Input data ->
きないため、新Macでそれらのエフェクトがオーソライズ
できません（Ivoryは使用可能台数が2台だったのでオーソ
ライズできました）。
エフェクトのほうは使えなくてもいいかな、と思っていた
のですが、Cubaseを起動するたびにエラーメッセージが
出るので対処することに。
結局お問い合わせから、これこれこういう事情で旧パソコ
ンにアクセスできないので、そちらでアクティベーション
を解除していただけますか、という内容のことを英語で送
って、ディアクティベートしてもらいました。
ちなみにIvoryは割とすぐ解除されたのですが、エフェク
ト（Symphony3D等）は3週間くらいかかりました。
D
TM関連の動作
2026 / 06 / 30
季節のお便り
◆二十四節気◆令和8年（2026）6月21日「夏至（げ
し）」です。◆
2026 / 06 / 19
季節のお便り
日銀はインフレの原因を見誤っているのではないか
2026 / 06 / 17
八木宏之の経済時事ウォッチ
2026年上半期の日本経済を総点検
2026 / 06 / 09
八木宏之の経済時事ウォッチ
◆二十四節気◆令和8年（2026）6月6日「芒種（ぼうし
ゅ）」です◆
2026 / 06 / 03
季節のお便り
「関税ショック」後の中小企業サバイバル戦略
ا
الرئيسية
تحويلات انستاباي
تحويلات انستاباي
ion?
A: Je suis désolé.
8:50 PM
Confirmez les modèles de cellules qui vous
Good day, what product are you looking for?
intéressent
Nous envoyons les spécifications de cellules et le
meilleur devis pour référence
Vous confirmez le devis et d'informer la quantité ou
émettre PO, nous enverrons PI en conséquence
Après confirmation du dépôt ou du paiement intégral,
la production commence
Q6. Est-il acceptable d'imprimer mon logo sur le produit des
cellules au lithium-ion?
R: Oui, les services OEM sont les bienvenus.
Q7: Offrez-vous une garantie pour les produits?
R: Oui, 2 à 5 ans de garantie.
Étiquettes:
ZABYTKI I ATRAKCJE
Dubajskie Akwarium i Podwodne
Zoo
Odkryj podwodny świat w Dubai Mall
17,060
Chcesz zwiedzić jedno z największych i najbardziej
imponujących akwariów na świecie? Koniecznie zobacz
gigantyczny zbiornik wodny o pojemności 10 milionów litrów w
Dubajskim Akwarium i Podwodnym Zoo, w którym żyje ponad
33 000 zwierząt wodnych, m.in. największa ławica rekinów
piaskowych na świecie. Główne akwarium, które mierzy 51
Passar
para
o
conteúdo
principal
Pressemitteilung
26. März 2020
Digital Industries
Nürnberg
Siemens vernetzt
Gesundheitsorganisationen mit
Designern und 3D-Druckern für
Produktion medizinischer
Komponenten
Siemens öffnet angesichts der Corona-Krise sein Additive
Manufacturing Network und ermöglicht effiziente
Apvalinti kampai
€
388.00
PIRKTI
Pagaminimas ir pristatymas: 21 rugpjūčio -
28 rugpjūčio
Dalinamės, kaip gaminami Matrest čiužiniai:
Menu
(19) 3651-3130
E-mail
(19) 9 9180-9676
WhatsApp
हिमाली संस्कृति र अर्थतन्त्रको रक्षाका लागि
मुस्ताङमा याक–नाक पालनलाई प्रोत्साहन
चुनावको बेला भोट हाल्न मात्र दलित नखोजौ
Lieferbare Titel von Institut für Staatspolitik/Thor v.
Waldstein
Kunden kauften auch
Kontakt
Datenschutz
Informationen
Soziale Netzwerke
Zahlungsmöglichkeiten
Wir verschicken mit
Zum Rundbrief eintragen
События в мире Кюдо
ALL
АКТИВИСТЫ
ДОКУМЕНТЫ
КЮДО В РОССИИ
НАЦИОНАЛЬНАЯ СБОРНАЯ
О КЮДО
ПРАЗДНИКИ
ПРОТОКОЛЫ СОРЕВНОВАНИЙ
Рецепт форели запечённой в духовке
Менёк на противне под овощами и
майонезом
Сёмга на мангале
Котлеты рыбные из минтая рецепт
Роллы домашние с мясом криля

Work to complete -> Each record needs to be duplicated exactly.

Answer space ->
きないため、新Macでそれらのエフェクトがオーソライズ
できません（Ivoryは使用可能台数が2台だったのでオーソ
ライズできました）。
エフェクトのほうは使えなくてもいいかな、と思っていた
のですが、Cubaseを起動するたびにエラーメッセージが
出るので対処することに。
結局お問い合わせから、これこれこういう事情で旧パソコ
ンにアクセスできないので、そちらでアクティベーション
を解除していただけますか、という内容のことを英語で送
って、ディアクティベートしてもらいました。
ちなみにIvoryは割とすぐ解除されたのですが、エフェク
ト（Symphony3D等）は3週間くらいかかりました。
D
TM関連の動作
2026 / 06 / 30
季節のお便り
◆二十四節気◆令和8年（2026）6月21日「夏至（げ
し）」です。◆
2026 / 06 / 19
季節のお便り
日銀はインフレの原因を見誤っているのではないか
2026 / 06 / 17
八木宏之の経済時事ウォッチ
2026年上半期の日本経済を総点検
2026 / 06 / 09
八木宏之の経済時事ウォッチ
◆二十四節気◆令和8年（2026）6月6日「芒種（ぼうし
ゅ）」です◆
2026 / 06 / 03
季節のお便り
「関税ショック」後の中小企業サバイバル戦略
ا
الرئيسية
تحويلات انستاباي
تحويلات انستاباي
ion?
A: Je suis désolé.
8:50 PM
Confirmez les modèles de cellules qui vous
Good day, what product are you looking for?
intéressent
Nous envoyons les spécifications de cellules et le
meilleur devis pour référence
Vous confirmez le devis et d'informer la quantité ou
émettre PO, nous enverrons PI en conséquence
Après confirmation du dépôt ou du paiement intégral,
la production commence
Q6. Est-il acceptable d'imprimer mon logo sur le produit des
cellules au lithium-ion?
R: Oui, les services OEM sont les bienvenus.
Q7: Offrez-vous une garantie pour les produits?
R: Oui, 2 à 5 ans de garantie.
Étiquettes:
ZABYTKI I ATRAKCJE
Dubajskie Akwarium i Podwodne
Zoo
Odkryj podwodny świat w Dubai Mall
17,060
Chcesz zwiedzić jedno z największych i najbardziej
imponujących akwariów na świecie? Koniecznie zobacz
gigantyczny zbiornik wodny o pojemności 10 milionów litrów w
Dubajskim Akwarium i Podwodnym Zoo, w którym żyje ponad
33 000 zwierząt wodnych, m.in. największa ławica rekinów
piaskowych na świecie. Główne akwarium, które mierzy 51
Passar
para
o
conteúdo
principal
Pressemitteilung
26. März 2020
Digital Industries
Nürnberg
Siemens vernetzt
Gesundheitsorganisationen mit
Designern und 3D-Druckern für
Produktion medizinischer
Komponenten
Siemens öffnet angesichts der Corona-Krise sein Additive
Manufacturing Network und ermöglicht effiziente
Apvalinti kampai
€
388.00
PIRKTI
Pagaminimas ir pristatymas: 21 rugpjūčio -
28 rugpjūčio
Dalinamės, kaip gaminami Matrest čiužiniai:
Menu
(19) 3651-3130
E-mail
(19) 9 9180-9676
WhatsApp
हिमाली संस्कृति र अर्थतन्त्रको रक्षाका लागि
मुस्ताङमा याक–नाक पालनलाई प्रोत्साहन
चुनावको बेला भोट हाल्न मात्र दलित नखोजौ
Lieferbare Titel von Institut für Staatspolitik/Thor v.
Waldstein
Kunden kauften auch
Kontakt
Datenschutz
Informationen
Soziale Netzwerke
Zahlungsmöglichkeiten
Wir verschicken mit
Zum Rundbrief eintragen
События в мире Кюдо
ALL
АКТИВИСТЫ
ДОКУМЕНТЫ
КЮДО В РОССИИ
НАЦИОНАЛЬНАЯ СБОРНАЯ
О КЮДО
ПРАЗДНИКИ
ПРОТОКОЛЫ СОРЕВНОВАНИЙ
Рецепт форели запечённой в духовке
Менёк на противне под овощами и
майонезом
Сёмга на мангале
Котлеты рыбные из минтая рецепт
Роллы домашние с мясом криля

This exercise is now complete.